# [EXCERPTED DATA]
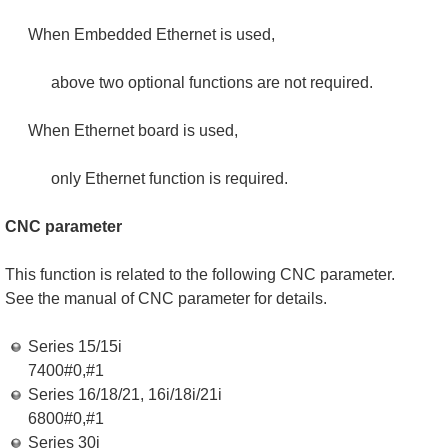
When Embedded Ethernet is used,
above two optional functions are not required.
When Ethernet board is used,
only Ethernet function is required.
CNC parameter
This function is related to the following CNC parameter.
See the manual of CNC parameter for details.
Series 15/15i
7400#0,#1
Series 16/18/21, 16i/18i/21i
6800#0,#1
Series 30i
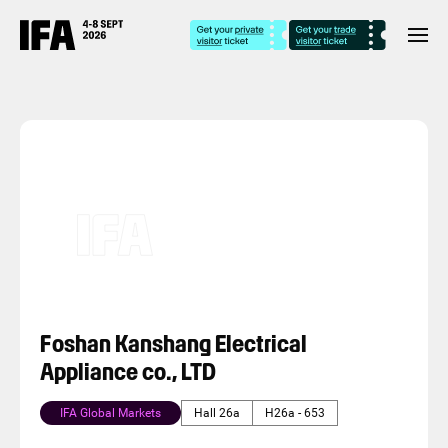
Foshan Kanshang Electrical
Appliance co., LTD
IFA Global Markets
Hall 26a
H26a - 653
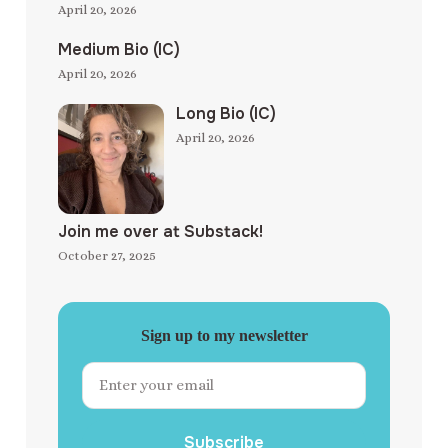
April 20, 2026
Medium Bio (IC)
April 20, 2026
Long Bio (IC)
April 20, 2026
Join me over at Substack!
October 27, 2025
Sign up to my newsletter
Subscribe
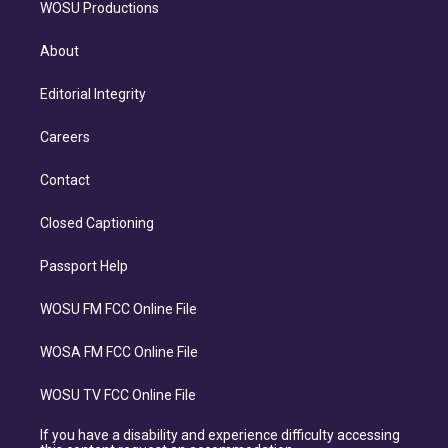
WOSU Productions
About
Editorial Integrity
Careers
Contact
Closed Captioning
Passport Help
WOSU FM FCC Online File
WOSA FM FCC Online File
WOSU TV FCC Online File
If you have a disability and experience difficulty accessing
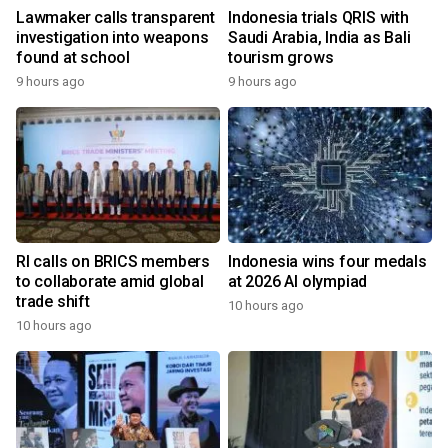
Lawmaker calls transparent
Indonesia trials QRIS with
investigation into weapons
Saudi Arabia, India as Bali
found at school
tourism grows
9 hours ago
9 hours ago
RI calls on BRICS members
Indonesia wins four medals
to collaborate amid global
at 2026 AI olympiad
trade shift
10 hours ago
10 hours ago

* * *

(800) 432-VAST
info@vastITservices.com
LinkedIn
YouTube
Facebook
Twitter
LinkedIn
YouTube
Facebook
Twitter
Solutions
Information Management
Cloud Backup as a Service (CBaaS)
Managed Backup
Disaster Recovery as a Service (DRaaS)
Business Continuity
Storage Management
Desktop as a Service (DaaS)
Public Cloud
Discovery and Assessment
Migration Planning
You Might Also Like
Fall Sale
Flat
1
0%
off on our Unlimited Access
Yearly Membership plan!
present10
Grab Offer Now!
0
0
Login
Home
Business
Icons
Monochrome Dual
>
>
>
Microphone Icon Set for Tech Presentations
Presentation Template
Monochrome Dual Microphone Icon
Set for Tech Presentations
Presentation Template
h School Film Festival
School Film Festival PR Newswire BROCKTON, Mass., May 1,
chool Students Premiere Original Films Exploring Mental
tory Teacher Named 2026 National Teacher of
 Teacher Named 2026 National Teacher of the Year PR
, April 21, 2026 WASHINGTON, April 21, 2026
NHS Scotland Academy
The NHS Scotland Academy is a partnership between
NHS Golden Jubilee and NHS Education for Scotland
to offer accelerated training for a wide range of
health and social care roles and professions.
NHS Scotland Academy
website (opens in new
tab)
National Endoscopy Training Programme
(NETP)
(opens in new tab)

# [WORK TO BE COMPLETED]
For the word "opens", show every line of the entries that holds it.

# [WRITTEN REPLY]
website (opens in new
(opens in new tab)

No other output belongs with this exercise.